MIDF Research said after declining 2.8 per cent in the first quarter of 2019, the benchmark FBM KLCI index has so far registered a marginal increase of less than one per cent in the second quarter of 2019.
“It is noteworthy that the local bourse has peaked at 1,655 points on June 10, 2019 during the quarter so far before settling at 1,638.63 points on June 14, 2019.”
Meanwhile, the team at AffinHwang Capital favoured a shift into defensive names with sustainable yields – given that the interest-rate upcycle has passed – while it steered away from cyclical stocks.
This comes as negative sentiment that plagued the currency included news that the US had put nine nations, including Malaysia, on a watch list because of the latter’s trade surplus.
“This aims to monitor the nation over currency manipulation deemed to gain trade advantages over the US, also a precursor to trade sanctions should any findings be deemed legitimate,” AffinHwang Capital added.
In April, China and Malaysia was also put under FTSE Russell’s watch list of fixed-income markets considered for potential reclassification, whereby a downgrade under the FTSE’s global classification framework would render Malaysia ineligible for inclusion in the World Government Bond Index.
“On the flip side, there has, however, been some positive newsflow which aided recovery in some bombed-out sectors,” it said in a more positive tone.
“News of the revival of the ECRL at a massive 33 per cent reduction in its original cost as well as the Bandar Malaysia project did stir excitement amongst the construction and infrastructure names.”
Good news also came in the spate of M&A news.
“While the KLCI has recovered from its lows recorded in 1H19, potentially alongside global markets on easing monetary policies by major central banks, we think upside will likely be capped by dismal corporate earnings and valuations.
“Conversely, foreign shareholdings, which are near their one-year lows, could limit downside to the market and has thus far limited significant outflows in recent months.”
In its own report, MIDF Research guided its FBM KLCI targets to reflect the tepidness of the most recent corporate earnings performance.
It reiterated its 2019 baseline target at 1,720 points of consensus-derived PER19 of 17.4 times, which is at par to the five-year 2014-2018 average multiple.
“Trading activities will likely be strong in 2H19.
“Despite seeing the FBM KLCI at a year-to-date contraction odf minus 3.1 per cent, and a slower trading activities beginning of 2019 leading up to the Chinese New Year break, average daily volume traded (ADV) on a year-to-date basis have been holding up relatively strong at two billion shares daily with average daily traded value (ADTV) currently at RM2.1 billion.
“Investor interests have also been leaning towards the small and midcap arena, where the FBM Small Cap (FBMSC) having recorded gains of 13.7 per cent on a year-to-date basis, while the broadfer FBMEMAS Index is seeing 0.3 per cent gains over the same period.”

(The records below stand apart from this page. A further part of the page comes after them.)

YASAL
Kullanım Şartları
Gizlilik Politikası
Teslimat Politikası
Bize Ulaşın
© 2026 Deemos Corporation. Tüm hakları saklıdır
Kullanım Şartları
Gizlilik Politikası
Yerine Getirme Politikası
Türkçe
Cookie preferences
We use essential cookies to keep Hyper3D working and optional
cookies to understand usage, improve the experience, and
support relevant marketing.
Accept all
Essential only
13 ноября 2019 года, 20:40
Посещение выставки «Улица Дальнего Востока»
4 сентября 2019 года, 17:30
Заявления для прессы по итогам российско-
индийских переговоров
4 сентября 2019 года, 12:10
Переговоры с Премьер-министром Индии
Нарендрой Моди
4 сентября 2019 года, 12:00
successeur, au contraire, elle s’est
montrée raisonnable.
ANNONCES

MIDF Research observed that political uncertainties and geopolitical risks will continue to rein on investors’ radar, and this will impact their investment-making decision.

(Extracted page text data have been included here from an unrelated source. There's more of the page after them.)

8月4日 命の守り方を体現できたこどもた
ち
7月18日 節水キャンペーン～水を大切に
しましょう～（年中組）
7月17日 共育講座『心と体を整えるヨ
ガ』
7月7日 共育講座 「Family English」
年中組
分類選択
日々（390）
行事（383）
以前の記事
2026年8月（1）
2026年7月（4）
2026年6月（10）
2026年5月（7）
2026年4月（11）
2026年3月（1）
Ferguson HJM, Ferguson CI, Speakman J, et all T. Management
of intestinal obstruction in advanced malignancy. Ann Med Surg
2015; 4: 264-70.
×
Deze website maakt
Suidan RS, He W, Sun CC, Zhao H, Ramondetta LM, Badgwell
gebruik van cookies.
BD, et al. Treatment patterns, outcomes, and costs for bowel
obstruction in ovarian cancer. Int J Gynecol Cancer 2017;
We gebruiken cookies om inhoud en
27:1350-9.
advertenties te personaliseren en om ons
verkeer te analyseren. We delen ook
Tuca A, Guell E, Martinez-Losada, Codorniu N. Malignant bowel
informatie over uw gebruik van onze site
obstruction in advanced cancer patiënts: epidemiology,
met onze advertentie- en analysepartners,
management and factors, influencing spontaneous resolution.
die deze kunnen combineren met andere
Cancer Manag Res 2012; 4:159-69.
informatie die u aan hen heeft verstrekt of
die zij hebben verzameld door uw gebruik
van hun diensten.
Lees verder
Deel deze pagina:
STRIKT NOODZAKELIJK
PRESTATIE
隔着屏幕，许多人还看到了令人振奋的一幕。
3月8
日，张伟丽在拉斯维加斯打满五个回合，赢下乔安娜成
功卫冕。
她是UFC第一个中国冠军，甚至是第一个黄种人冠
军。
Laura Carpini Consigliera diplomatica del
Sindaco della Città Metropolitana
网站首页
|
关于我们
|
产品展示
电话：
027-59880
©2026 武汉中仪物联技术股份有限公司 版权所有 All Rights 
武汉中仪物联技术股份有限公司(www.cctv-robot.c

“Escalating trade war tensions, for example, will result in uncertainties on the global economic growth as well as impacting business optimism.

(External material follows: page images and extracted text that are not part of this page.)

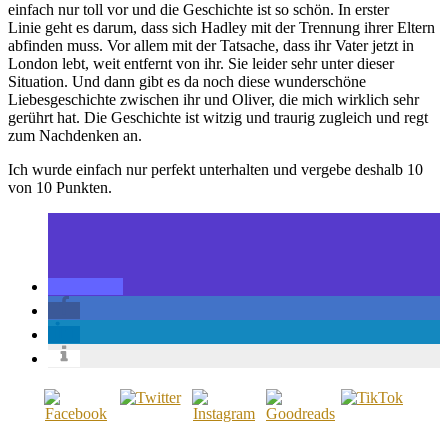
einfach nur toll vor und die Geschichte ist so schön. In erster
Linie geht es darum, dass sich Hadley mit der Trennung ihrer Eltern
abfinden muss. Vor allem mit der Tatsache, dass ihr Vater jetzt in
London lebt, weit entfernt von ihr. Sie leider sehr unter dieser
Situation. Und dann gibt es da noch diese wunderschöne
Liebesgeschichte zwischen ihr und Oliver, die mich wirklich sehr
gerührt hat. Die Geschichte ist witzig und traurig zugleich und regt
zum Nachdenken an.
Ich wurde einfach nur perfekt unterhalten und vergebe deshalb 10
von 10 Punkten.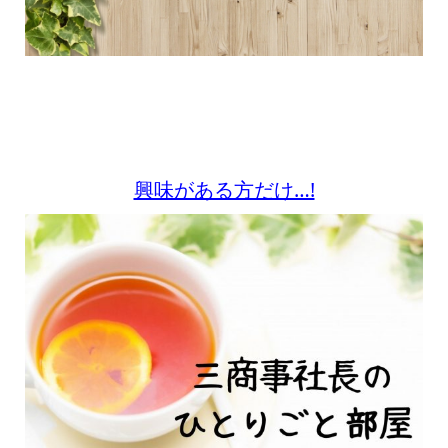
興味がある方だけ…!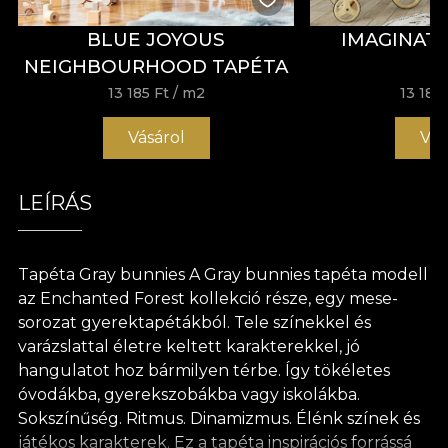
BLUE JOYOUS
IMAGINAT
NEIGHBOURHOOD TAPÉTA
13 185 Ft
/ m2
13 185 
Vásárol
Vás
LEÍRÁS
Tapéta Gray bunnies A Gray bunnies tapéta modell
az Enchanted Forest kollekció része, egy mese-
sorozat gyerektapétákból. Tele színekkel és
varázslattal életre keltett karakterekkel, jó
hangulatot hoz bármilyen térbe. Így tökéletes
óvodákba, gyerekszobákba vagy iskolákba.
Sokszínűség. Ritmus. Dinamizmus. Élénk színek és
játékos karakterek. Ez a tapéta inspirációs forrássá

“This will in turn impact corporate earnings.
“We foresee that active geopolitical newsflow, as well as developments in the domestic front, will likely result in trading activities to be volatile.”
Thus, MIDF Research upgraded its ADV expectations higher to 2.5 billion shares daily for the rest of the year, but maintained its ADTV expectations at RM2.2 billion.
The firm highlighted many reasons to still be optimistic, among them being the OPR rate cut earlier this year, the depreciating ringgit, major infrastructure projects being rolled out, many companies implimenting cost control methots into place, and the entrance of digitisation and Industry 4.0 resolutionising many sectors in Malaysia.